La chronique Culture avec Claude Deschênes

Auteur(e)
Photo: Martine Doucet

Claude Deschênes

Claude Deschênes a travaillé à la radio et à la télévision de Radio-Canada pendant 33 ans, principalement à couvrir la scène culturelle pour le Téléjournal et le Réseau de l’information (RDI). On le retrouve maintenant à France 2 comme collaborateur de l’émission Télématin. Il continue aussi de partager son intérêt pour la culture et les arts sur différentes plateformes. On peut suivre ses reportages sur le blogue claudedeschenes.ca. Il a aussi publié sur le site d’actualité Huffington Post Québec et dans différentes publications de la presse écrite. Claude Deschênes agit aussi comme animateur et porte-parole d’événements ainsi que conférencier, notamment dans le réseau des universités du troisième âge.
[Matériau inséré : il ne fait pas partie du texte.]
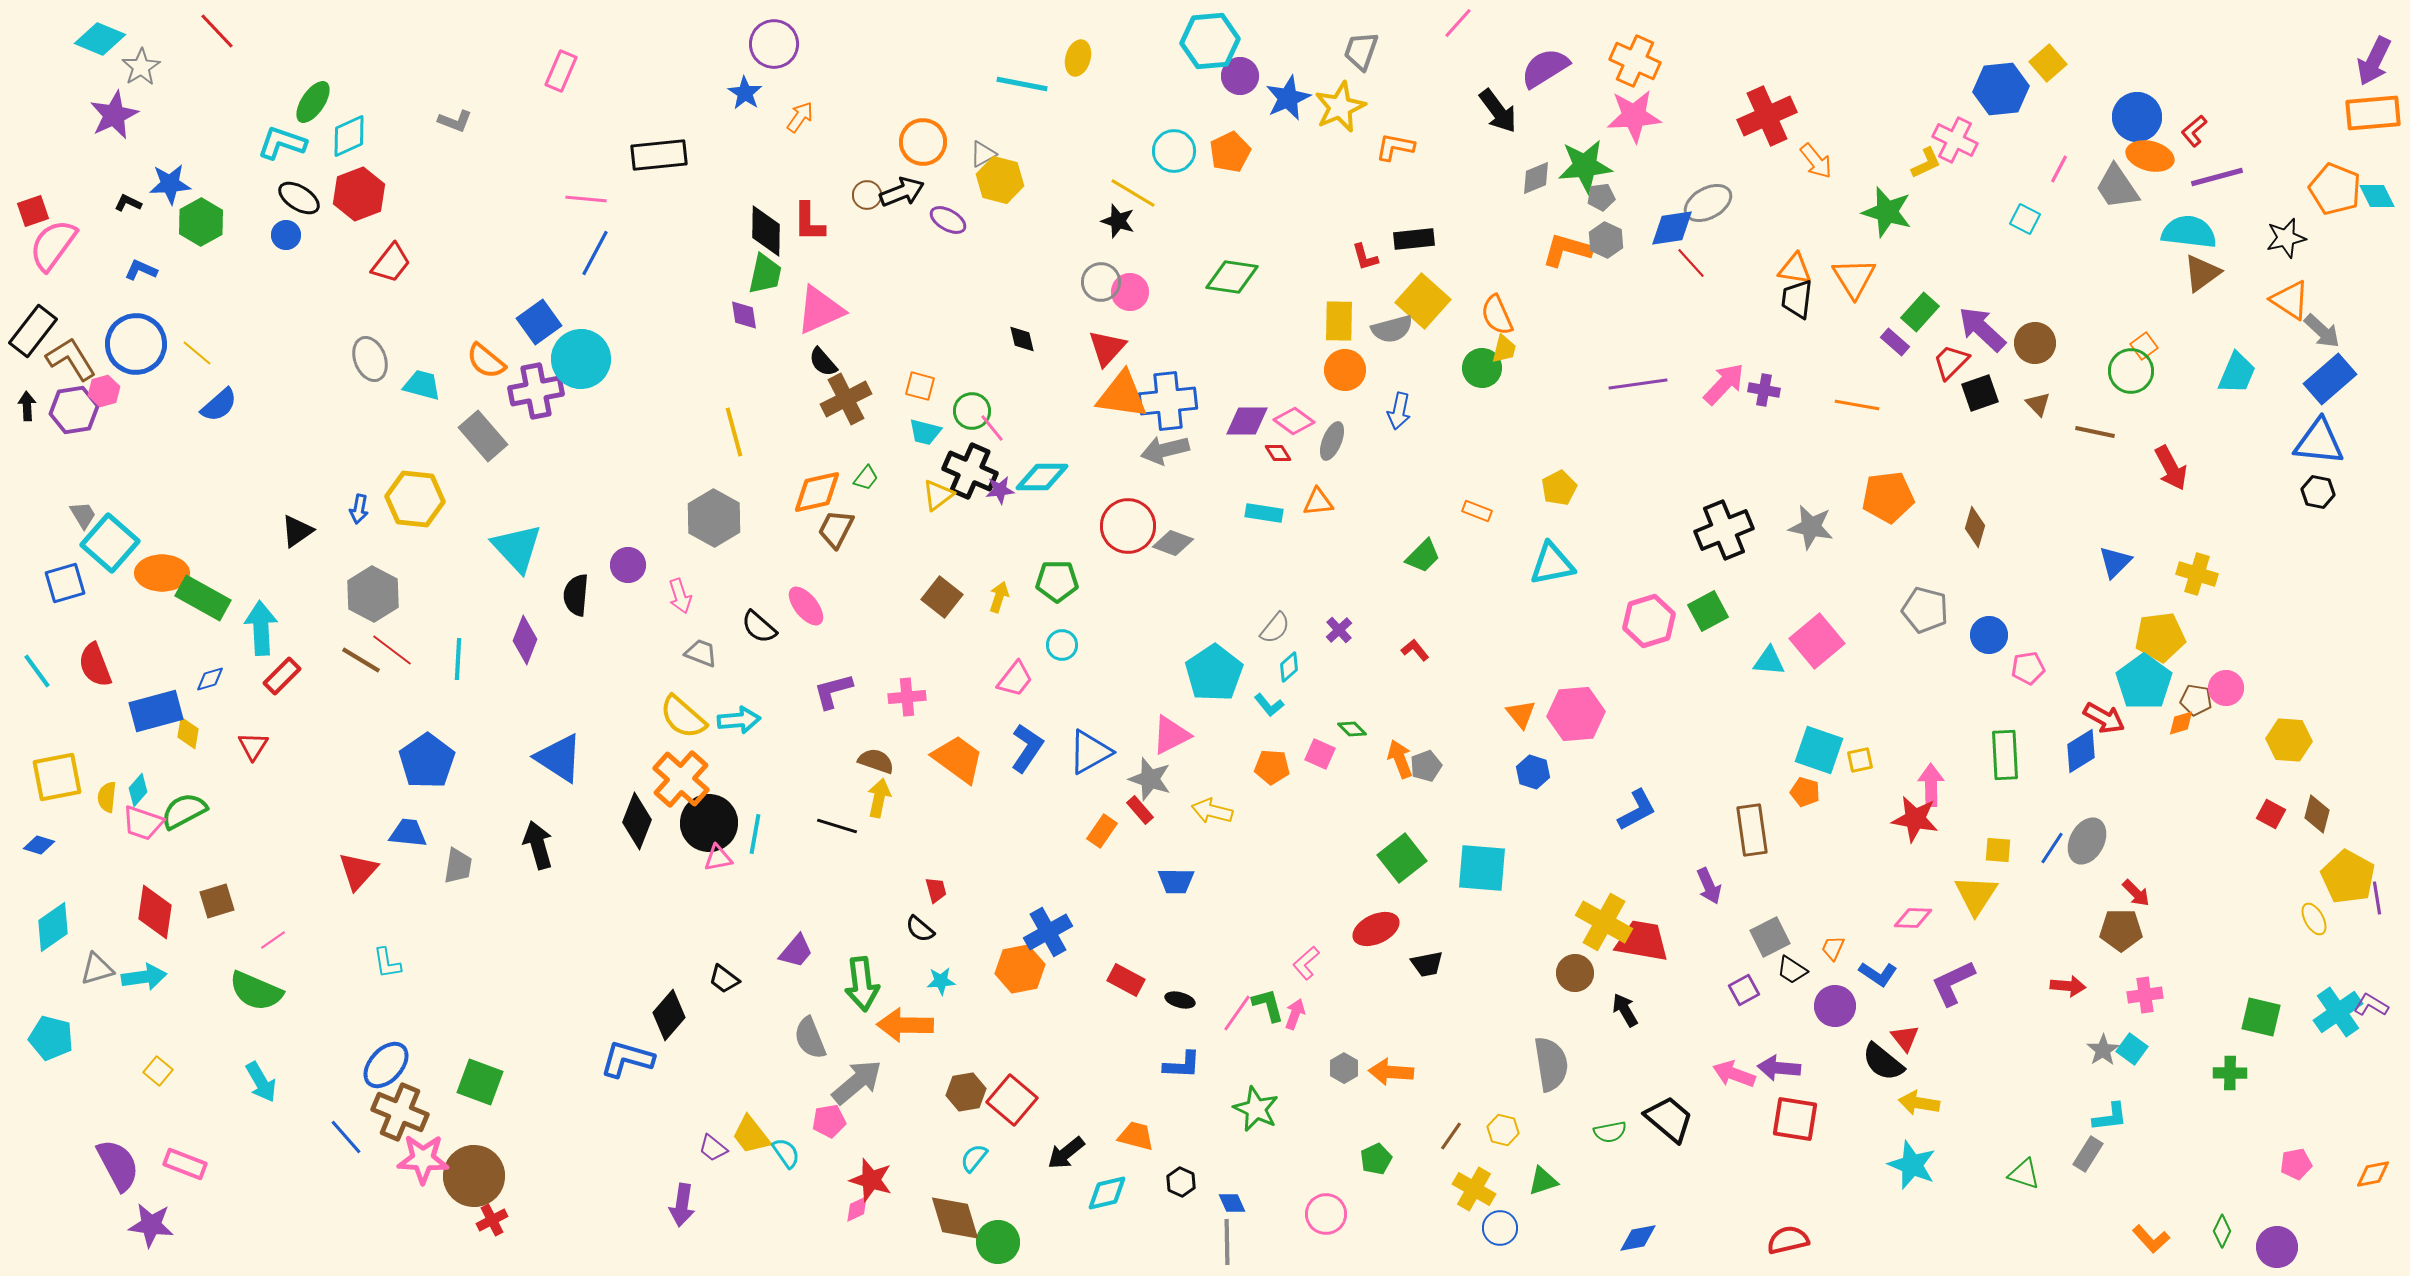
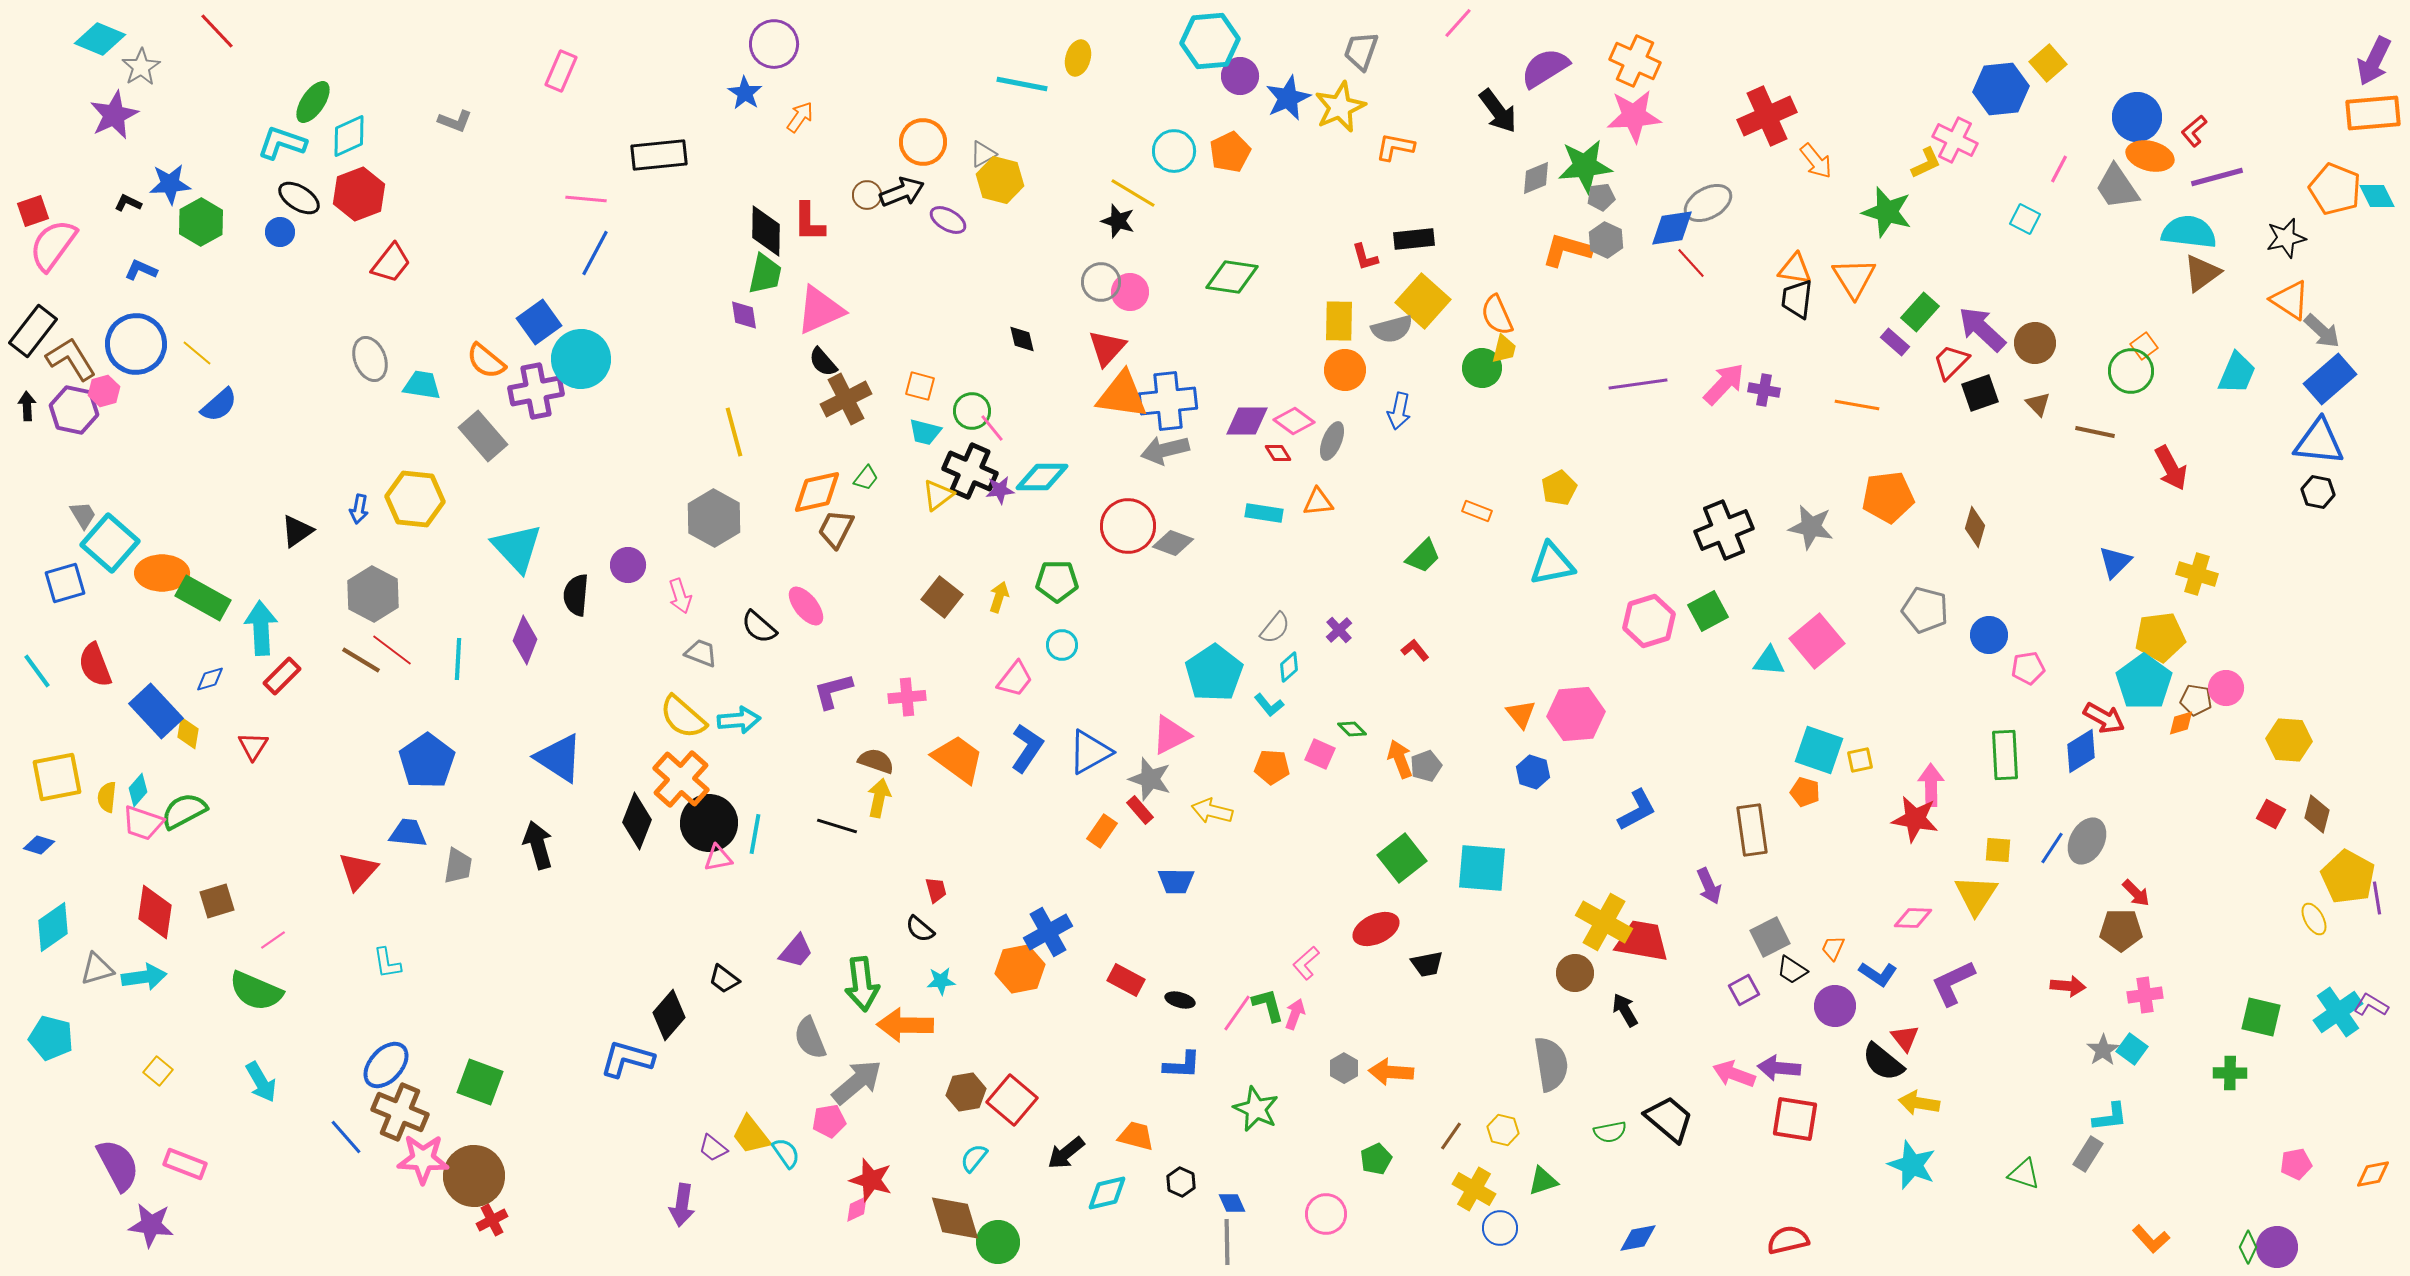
blue circle at (286, 235): moved 6 px left, 3 px up
cyan trapezoid at (422, 385): rotated 6 degrees counterclockwise
purple hexagon at (74, 410): rotated 21 degrees clockwise
blue rectangle at (156, 711): rotated 62 degrees clockwise
green diamond at (2222, 1231): moved 26 px right, 16 px down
L’heptade d’Harmonium 40 ans plus tard

Ma mère n’était pas très intéressée par le passé. Elle préférait le présent et voir devant. Pourquoi je me rappelle de ça? Parce que cette semaine, le passé nous fait tout un clin d’œil avec le retour de l’heptade du groupe Harmonium, un disque marquant de l’histoire musicale du Québec. Je l’ai réécouté, et en pensant à ma maman, je me suis dit que des fois c’est réconfortant de revenir dans le temps, d’autant plus qu’elle a une place dans ma téléportation de cette semaine.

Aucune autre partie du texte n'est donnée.